Required work
Go through the entries below and write each one out exactly.

*** Opening Working data ***

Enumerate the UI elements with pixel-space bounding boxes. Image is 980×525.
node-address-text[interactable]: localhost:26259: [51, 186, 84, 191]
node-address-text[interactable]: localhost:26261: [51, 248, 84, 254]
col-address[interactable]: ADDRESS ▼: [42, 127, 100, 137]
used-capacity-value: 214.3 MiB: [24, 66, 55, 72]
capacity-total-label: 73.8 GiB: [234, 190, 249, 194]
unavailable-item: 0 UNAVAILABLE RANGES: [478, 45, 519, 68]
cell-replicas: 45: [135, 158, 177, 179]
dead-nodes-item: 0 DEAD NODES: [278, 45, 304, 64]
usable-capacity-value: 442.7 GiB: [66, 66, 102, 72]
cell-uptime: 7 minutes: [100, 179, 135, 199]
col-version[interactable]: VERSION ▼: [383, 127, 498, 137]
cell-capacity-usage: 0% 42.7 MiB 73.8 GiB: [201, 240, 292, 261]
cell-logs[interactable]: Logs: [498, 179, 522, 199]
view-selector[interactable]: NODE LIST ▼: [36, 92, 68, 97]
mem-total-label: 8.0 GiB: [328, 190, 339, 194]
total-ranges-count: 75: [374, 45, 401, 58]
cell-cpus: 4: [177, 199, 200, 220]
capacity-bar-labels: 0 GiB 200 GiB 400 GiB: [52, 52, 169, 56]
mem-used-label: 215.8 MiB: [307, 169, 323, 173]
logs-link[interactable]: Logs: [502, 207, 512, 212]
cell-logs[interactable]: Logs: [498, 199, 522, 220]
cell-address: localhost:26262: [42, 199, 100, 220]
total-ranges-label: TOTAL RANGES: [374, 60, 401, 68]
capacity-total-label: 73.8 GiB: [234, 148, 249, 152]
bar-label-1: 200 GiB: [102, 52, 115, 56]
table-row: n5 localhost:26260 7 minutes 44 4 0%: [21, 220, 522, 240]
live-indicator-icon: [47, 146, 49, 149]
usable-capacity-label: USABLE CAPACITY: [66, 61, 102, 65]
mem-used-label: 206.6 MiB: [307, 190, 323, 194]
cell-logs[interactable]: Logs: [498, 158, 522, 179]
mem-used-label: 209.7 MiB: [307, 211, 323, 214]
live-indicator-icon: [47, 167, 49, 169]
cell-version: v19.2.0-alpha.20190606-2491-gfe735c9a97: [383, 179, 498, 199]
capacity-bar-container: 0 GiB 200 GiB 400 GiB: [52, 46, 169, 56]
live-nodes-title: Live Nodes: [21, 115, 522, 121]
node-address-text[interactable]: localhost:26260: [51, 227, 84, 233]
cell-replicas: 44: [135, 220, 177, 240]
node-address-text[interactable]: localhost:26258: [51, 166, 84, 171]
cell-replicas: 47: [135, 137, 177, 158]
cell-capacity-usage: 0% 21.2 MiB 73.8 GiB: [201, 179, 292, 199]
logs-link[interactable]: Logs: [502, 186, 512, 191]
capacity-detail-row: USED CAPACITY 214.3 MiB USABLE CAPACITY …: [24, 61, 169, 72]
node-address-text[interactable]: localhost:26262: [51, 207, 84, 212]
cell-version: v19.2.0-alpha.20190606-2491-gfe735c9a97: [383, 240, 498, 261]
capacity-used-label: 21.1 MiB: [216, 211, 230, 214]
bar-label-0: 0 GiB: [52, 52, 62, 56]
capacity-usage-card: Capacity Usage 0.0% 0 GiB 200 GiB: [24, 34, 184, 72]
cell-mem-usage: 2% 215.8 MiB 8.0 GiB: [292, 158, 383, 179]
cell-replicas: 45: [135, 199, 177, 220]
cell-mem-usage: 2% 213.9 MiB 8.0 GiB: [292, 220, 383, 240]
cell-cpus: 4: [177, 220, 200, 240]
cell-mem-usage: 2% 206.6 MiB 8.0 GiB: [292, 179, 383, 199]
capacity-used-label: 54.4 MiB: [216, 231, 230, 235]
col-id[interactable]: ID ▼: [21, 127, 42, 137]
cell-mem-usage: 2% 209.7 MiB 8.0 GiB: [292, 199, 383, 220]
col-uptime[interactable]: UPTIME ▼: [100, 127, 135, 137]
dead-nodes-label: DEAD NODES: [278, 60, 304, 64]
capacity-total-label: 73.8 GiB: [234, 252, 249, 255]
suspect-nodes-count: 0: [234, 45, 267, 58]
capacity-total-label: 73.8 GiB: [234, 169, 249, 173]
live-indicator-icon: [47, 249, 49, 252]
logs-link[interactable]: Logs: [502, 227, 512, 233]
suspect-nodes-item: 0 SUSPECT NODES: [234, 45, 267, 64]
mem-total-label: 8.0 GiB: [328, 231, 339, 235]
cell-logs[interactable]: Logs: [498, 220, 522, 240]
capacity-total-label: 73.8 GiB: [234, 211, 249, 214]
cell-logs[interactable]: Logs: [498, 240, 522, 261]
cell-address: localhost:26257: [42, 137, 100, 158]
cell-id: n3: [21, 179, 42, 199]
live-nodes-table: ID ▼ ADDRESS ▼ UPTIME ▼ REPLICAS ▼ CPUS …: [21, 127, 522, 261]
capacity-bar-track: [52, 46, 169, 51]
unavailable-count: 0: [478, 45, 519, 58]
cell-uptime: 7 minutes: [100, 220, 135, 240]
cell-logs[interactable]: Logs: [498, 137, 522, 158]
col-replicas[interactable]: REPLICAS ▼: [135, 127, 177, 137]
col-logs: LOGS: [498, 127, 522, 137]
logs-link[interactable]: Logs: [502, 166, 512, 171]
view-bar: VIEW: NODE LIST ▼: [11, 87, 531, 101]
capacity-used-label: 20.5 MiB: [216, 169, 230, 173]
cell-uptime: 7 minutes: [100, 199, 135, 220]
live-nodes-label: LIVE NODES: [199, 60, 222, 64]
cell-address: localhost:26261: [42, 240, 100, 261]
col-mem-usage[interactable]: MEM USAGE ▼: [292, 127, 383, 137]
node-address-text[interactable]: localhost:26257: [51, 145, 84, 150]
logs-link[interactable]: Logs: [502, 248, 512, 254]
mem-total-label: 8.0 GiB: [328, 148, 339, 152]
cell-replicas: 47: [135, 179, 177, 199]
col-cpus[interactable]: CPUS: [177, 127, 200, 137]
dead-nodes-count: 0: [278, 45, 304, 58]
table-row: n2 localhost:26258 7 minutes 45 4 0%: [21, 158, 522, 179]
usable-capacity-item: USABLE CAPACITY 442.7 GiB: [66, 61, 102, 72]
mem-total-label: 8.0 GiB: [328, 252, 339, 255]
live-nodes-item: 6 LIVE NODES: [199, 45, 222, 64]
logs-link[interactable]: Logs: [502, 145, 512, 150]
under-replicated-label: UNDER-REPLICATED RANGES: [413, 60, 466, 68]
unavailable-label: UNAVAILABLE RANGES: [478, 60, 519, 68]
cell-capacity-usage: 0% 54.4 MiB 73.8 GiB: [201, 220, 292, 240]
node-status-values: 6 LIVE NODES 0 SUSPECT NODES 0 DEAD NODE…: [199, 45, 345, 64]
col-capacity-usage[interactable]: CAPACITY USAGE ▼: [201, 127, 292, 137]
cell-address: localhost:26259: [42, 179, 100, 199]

*** Closing Working data ***

Output of the exercise
Enumerate the UI elements with pixel-space bounding boxes. Image is 980×525.
node-address-text[interactable]: localhost:26259: [51, 186, 84, 191]
node-address-text[interactable]: localhost:26261: [51, 248, 84, 254]
col-address[interactable]: ADDRESS ▼: [42, 127, 100, 137]
used-capacity-value: 214.3 MiB: [24, 66, 55, 72]
capacity-total-label: 73.8 GiB: [234, 190, 249, 194]
unavailable-item: 0 UNAVAILABLE RANGES: [478, 45, 519, 68]
cell-replicas: 45: [135, 158, 177, 179]
dead-nodes-item: 0 DEAD NODES: [278, 45, 304, 64]
usable-capacity-value: 442.7 GiB: [66, 66, 102, 72]
cell-uptime: 7 minutes: [100, 179, 135, 199]
col-version[interactable]: VERSION ▼: [383, 127, 498, 137]
cell-capacity-usage: 0% 42.7 MiB 73.8 GiB: [201, 240, 292, 261]
cell-logs[interactable]: Logs: [498, 179, 522, 199]
view-selector[interactable]: NODE LIST ▼: [36, 92, 68, 97]
mem-total-label: 8.0 GiB: [328, 190, 339, 194]
total-ranges-count: 75: [374, 45, 401, 58]
cell-cpus: 4: [177, 199, 200, 220]
capacity-bar-labels: 0 GiB 200 GiB 400 GiB: [52, 52, 169, 56]
mem-used-label: 215.8 MiB: [307, 169, 323, 173]
logs-link[interactable]: Logs: [502, 207, 512, 212]
cell-logs[interactable]: Logs: [498, 199, 522, 220]
cell-address: localhost:26262: [42, 199, 100, 220]
total-ranges-label: TOTAL RANGES: [374, 60, 401, 68]
capacity-total-label: 73.8 GiB: [234, 148, 249, 152]
bar-label-1: 200 GiB: [102, 52, 115, 56]
table-row: n5 localhost:26260 7 minutes 44 4 0%: [21, 220, 522, 240]
live-indicator-icon: [47, 146, 49, 149]
usable-capacity-label: USABLE CAPACITY: [66, 61, 102, 65]
mem-used-label: 206.6 MiB: [307, 190, 323, 194]
cell-logs[interactable]: Logs: [498, 158, 522, 179]
mem-used-label: 209.7 MiB: [307, 211, 323, 214]
live-indicator-icon: [47, 167, 49, 169]
cell-version: v19.2.0-alpha.20190606-2491-gfe735c9a97: [383, 179, 498, 199]
capacity-bar-container: 0 GiB 200 GiB 400 GiB: [52, 46, 169, 56]
live-nodes-title: Live Nodes: [21, 115, 522, 121]
node-address-text[interactable]: localhost:26260: [51, 227, 84, 233]
cell-replicas: 44: [135, 220, 177, 240]
node-address-text[interactable]: localhost:26258: [51, 166, 84, 171]
cell-replicas: 47: [135, 137, 177, 158]
cell-capacity-usage: 0% 21.2 MiB 73.8 GiB: [201, 179, 292, 199]
logs-link[interactable]: Logs: [502, 186, 512, 191]
capacity-detail-row: USED CAPACITY 214.3 MiB USABLE CAPACITY …: [24, 61, 169, 72]
node-address-text[interactable]: localhost:26262: [51, 207, 84, 212]
cell-version: v19.2.0-alpha.20190606-2491-gfe735c9a97: [383, 240, 498, 261]
capacity-used-label: 21.1 MiB: [216, 211, 230, 214]
bar-label-0: 0 GiB: [52, 52, 62, 56]
capacity-usage-card: Capacity Usage 0.0% 0 GiB 200 GiB: [24, 34, 184, 72]
cell-mem-usage: 2% 215.8 MiB 8.0 GiB: [292, 158, 383, 179]
cell-replicas: 45: [135, 199, 177, 220]
cell-mem-usage: 2% 213.9 MiB 8.0 GiB: [292, 220, 383, 240]
cell-cpus: 4: [177, 220, 200, 240]
cell-mem-usage: 2% 206.6 MiB 8.0 GiB: [292, 179, 383, 199]
capacity-used-label: 54.4 MiB: [216, 231, 230, 235]
col-id[interactable]: ID ▼: [21, 127, 42, 137]
cell-mem-usage: 2% 209.7 MiB 8.0 GiB: [292, 199, 383, 220]
col-uptime[interactable]: UPTIME ▼: [100, 127, 135, 137]
dead-nodes-label: DEAD NODES: [278, 60, 304, 64]
capacity-total-label: 73.8 GiB: [234, 252, 249, 255]
suspect-nodes-count: 0: [234, 45, 267, 58]
capacity-total-label: 73.8 GiB: [234, 169, 249, 173]
live-indicator-icon: [47, 249, 49, 252]
logs-link[interactable]: Logs: [502, 227, 512, 233]
suspect-nodes-item: 0 SUSPECT NODES: [234, 45, 267, 64]
mem-total-label: 8.0 GiB: [328, 231, 339, 235]
cell-logs[interactable]: Logs: [498, 220, 522, 240]
capacity-total-label: 73.8 GiB: [234, 211, 249, 214]
cell-logs[interactable]: Logs: [498, 240, 522, 261]
cell-address: localhost:26257: [42, 137, 100, 158]
cell-id: n3: [21, 179, 42, 199]
live-nodes-table: ID ▼ ADDRESS ▼ UPTIME ▼ REPLICAS ▼ CPUS …: [21, 127, 522, 261]
capacity-bar-track: [52, 46, 169, 51]
unavailable-count: 0: [478, 45, 519, 58]
cell-uptime: 7 minutes: [100, 220, 135, 240]
cell-logs[interactable]: Logs: [498, 137, 522, 158]
col-replicas[interactable]: REPLICAS ▼: [135, 127, 177, 137]
col-logs: LOGS: [498, 127, 522, 137]
logs-link[interactable]: Logs: [502, 166, 512, 171]
view-bar: VIEW: NODE LIST ▼: [11, 87, 531, 101]
capacity-used-label: 20.5 MiB: [216, 169, 230, 173]
cell-uptime: 7 minutes: [100, 199, 135, 220]
live-nodes-label: LIVE NODES: [199, 60, 222, 64]
cell-address: localhost:26261: [42, 240, 100, 261]
col-mem-usage[interactable]: MEM USAGE ▼: [292, 127, 383, 137]
node-address-text[interactable]: localhost:26257: [51, 145, 84, 150]
logs-link[interactable]: Logs: [502, 248, 512, 254]
mem-total-label: 8.0 GiB: [328, 148, 339, 152]
cell-replicas: 47: [135, 179, 177, 199]
col-cpus[interactable]: CPUS: [177, 127, 200, 137]
dead-nodes-count: 0: [278, 45, 304, 58]
table-row: n2 localhost:26258 7 minutes 45 4 0%: [21, 158, 522, 179]
usable-capacity-item: USABLE CAPACITY 442.7 GiB: [66, 61, 102, 72]
mem-total-label: 8.0 GiB: [328, 252, 339, 255]
live-nodes-item: 6 LIVE NODES: [199, 45, 222, 64]
logs-link[interactable]: Logs: [502, 145, 512, 150]
under-replicated-label: UNDER-REPLICATED RANGES: [413, 60, 466, 68]
unavailable-label: UNAVAILABLE RANGES: [478, 60, 519, 68]
cell-capacity-usage: 0% 54.4 MiB 73.8 GiB: [201, 220, 292, 240]
node-status-values: 6 LIVE NODES 0 SUSPECT NODES 0 DEAD NODE…: [199, 45, 345, 64]
col-capacity-usage[interactable]: CAPACITY USAGE ▼: [201, 127, 292, 137]
cell-address: localhost:26259: [42, 179, 100, 199]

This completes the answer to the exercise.